When Rita asks him to get a new sponsor, Dexter tells Lila he will find a new one. Lila is not content with his decision and visits him at the station to confront him. Dexter decides to show her the Bay Harbor Butcher's victims to scare her off, but he is taken aback when Lila expresses admiration for the killer. As she leaves, she surprises him by kissing him, and Dexter decides to continue with her as his sponsor. That night, he breaks into the morgue and destroys the AC unit, melting the corpses and destroying evidence against him.
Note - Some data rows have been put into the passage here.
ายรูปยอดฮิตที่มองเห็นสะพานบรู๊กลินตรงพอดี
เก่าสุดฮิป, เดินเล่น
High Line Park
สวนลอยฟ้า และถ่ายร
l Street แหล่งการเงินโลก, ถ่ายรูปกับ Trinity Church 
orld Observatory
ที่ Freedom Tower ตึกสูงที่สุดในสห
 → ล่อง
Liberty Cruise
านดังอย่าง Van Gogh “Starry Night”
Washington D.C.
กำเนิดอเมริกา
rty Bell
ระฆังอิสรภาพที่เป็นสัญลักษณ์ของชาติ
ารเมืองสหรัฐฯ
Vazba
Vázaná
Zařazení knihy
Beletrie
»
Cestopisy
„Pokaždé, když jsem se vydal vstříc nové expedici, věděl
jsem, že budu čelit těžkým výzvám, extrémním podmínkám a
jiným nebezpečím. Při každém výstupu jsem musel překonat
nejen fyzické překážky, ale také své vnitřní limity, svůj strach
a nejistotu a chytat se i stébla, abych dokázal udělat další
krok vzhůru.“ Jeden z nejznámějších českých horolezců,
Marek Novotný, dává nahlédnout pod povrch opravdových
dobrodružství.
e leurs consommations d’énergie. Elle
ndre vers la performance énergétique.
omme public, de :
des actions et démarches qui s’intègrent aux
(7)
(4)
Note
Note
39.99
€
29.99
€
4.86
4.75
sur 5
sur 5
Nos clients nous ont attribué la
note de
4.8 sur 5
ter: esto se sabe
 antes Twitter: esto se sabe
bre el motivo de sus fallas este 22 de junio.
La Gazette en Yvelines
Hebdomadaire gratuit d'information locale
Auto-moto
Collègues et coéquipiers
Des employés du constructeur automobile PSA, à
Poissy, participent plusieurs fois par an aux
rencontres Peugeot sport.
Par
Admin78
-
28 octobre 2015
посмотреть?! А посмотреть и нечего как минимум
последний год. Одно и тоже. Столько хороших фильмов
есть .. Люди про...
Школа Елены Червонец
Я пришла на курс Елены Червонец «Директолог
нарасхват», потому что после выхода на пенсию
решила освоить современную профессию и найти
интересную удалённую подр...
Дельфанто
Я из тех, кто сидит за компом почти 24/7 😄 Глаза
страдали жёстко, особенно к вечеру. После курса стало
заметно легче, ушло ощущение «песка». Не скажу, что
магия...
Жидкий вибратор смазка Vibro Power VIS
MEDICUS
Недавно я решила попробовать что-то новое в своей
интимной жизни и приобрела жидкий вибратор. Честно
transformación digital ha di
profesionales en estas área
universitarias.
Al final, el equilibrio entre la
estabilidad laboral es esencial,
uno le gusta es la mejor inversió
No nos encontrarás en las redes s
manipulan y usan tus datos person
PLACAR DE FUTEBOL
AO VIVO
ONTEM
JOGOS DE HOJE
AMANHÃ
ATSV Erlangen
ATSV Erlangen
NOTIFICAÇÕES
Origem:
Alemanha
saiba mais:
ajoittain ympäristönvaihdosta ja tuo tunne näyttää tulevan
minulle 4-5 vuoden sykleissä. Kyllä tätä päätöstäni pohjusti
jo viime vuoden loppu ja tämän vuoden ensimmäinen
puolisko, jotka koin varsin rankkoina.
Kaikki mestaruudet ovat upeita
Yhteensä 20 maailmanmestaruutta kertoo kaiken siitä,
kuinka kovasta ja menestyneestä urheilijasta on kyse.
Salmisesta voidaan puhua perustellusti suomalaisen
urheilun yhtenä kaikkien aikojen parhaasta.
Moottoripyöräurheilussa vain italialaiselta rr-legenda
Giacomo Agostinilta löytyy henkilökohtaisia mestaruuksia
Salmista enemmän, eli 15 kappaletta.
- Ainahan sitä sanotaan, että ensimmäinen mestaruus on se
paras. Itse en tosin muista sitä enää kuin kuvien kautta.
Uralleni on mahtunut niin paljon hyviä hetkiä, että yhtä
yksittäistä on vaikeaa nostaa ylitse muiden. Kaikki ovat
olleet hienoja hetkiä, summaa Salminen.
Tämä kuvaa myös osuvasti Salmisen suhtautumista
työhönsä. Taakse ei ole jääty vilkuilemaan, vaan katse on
However, Masuka reveals that the algae were not in the bodies; they were found in the rocks as the killer used them to drop the bodies, and that a laboratory is already analyzing it to find the location of the boat, once again worrying Dexter.

==Production==
===Development===
The episode was written by co-executive producer Scott Buck and was directed by Nick Gomez. This was Buck's first writing credit, and Gomez's first directing credit.

==Reception==
===Viewers===
In its original American broadcast, "See-Through" was seen by an estimated 0.80 million household viewers with a 0.4/1 in the 18–49 demographics. This means that 0.4 percent of all households with televisions watched the episode, while 1 percent of all of those watching television at the time of the broadcast watched it. This was a 16% decrease in viewership from the previous episode, which was watched by an estimated 0.95 million household viewers.

===Critical reviews===
"See-Through" received mostly positive reviews from critics. Eric Goldman of IGN gave the episode a "great" 8.6 out of 10, and wrote, "The episode did a very good job of showing more of the well-rounded portrayal of Lundy, who seems like a confident, skilled and warm guy. His scenes with Deb, as he encouraged her to date and opened up a bit about his own past romantic life were sweet."

Scott Tobias of The A.V. Club gave the episode an "B+" grade and wrote, "After the impressive character work in last week's episode, “See-Through” downshifts into more of a storyline-juggler, dividing its time more equally to other characters and subplots that have taken a backseat and dealing with revelations in the BHB investigation. The question of whether Dexter would sabotage the investigation in order to save his own ass gets an answer: Hell to the yes."

Alan Sepinwall wrote, "I'm assuming in the end he's going to escape Lundy's task force somehow, someway, and I'm fine with that but if I'm feeling itchy in the fourth episode of the season (and one in which Dexter really doesn't accomplish much of anything with his dumpster/refrigeration unit stunt), I worry how played out the concept might seem by the end of the year." Paula Paige of TV Guide wrote, "Jumpin’ Jehosephat, that was a good Dexter! We had intrique and murder and sex and scandal. Delicious."

Keith McDuffee of TV Squad wrote, "Dexter's making himself look more and more guilty as the case against him builds, even though his colleagues don't suspect a thing. It's when things start pointing in his direction that these moments will stand out." Television Without Pity gave the episode a "B" grade.